Ripple Expands Banking Partnerships as XRPL Volume Grows Post-SEC Settlement

Ripple is deepening its ties with financial institutions, adding new banking partners that use its payment network. The moves come after the company's long-running legal fight with the U.S. Securities and Exchange Commission ended in a settlement this year, though some regulatory uncertainty lingers in parts of the world.

Banking partnerships widen

The company has been quietly signing up banks and payment providers to its real-world settlement network. Those deals let firms move money across borders using Ripple's technology. The exact number of new partners wasn't disclosed, but the expansion marks a shift from courtroom battles to business development.

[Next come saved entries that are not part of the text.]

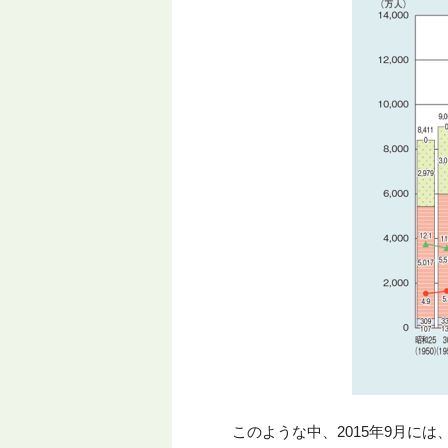
このような中、2015年9月に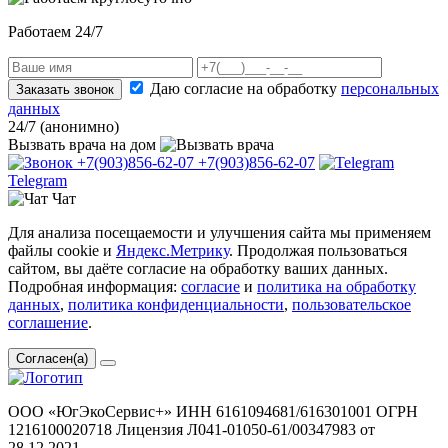
Работаем 24/7
Даю согласие на обработку
персональных
Заказать звонок
данных
24/7 (анонимно)
Вызвать врача
на дом
+7(903)856-62-07
+7(903)856-62-07
Telegram
Чат
Для анализа посещаемости и улучшения сайта мы применяем
файлы cookie и
Яндекс.Метрику
. Продолжая пользоваться
сайтом, вы даёте согласие на обработку ваших данных.
Подробная информация:
согласие
и
политика на обработку
данных
,
политика конфиденциальности
,
пользовательское
соглашение
.
Согласен(а)
ООО «ЮгЭкоСервис+» ИНН 6161094681/616301001 ОГРН
1216100020718 Лицензия Л041-01050-61/00347983 от
28.12.2021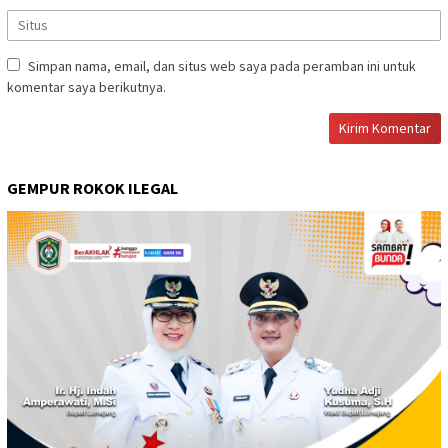
Simpan nama, email, dan situs web saya pada peramban ini untuk
komentar saya berikutnya.
GEMPUR ROKOK ILEGAL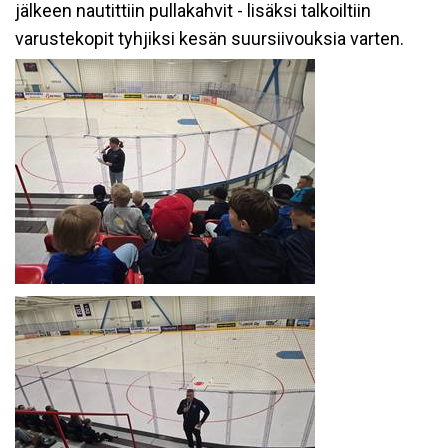
jälkeen nautittiin pullakahvit - lisäksi talkoiltiin
varustekopit tyhjiksi kesän suursiivouksia varten.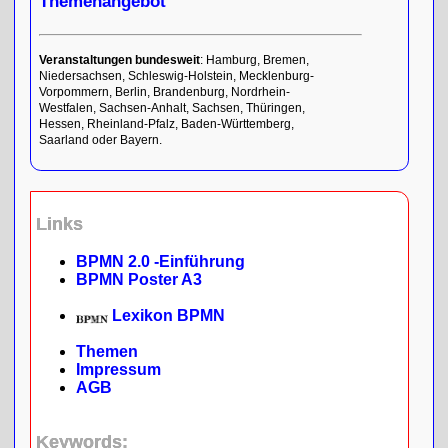
Themenangebot
Veranstaltungen bundesweit
: Hamburg, Bremen,
Niedersachsen, Schleswig-Holstein, Mecklenburg-
Vorpommern, Berlin, Brandenburg, Nordrhein-
Westfalen, Sachsen-Anhalt, Sachsen, Thüringen,
Hessen, Rheinland-Pfalz, Baden-Württemberg,
Saarland oder Bayern.
Links
BPMN 2.0 -Einführung
BPMN Poster A3
Lexikon BPMN
Themen
Impressum
AGB
Keywords:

RLUSD's role in the ecosystem

Ripple's stablecoin, RLUSD, sits within this network. The token is designed for payments and could see wider use as more institutions link into Ripple's infrastructure. Stablecoins tied to real assets tend to appeal to banks that want fast settlement without crypto volatility.

Rising activity on XRPL

The XRP Ledger is seeing an uptick in transaction volume. That's partly because of new projects and institutions building directly on the ledger. More activity means more demand for XRP, the native token, which is used to pay network fees. Whether this growth holds steady will depend on how many of those experiments turn into production services.

Regulatory clouds remain

The SEC case may be over, but the settlement didn't bring blanket clarity. Some jurisdictions still treat XRP differently, and regulatory gaps could slow the pace of cross-border partnerships. Ripple's next quarterly report could offer a clearer picture of how many new clients it actually onboarded since the case closed.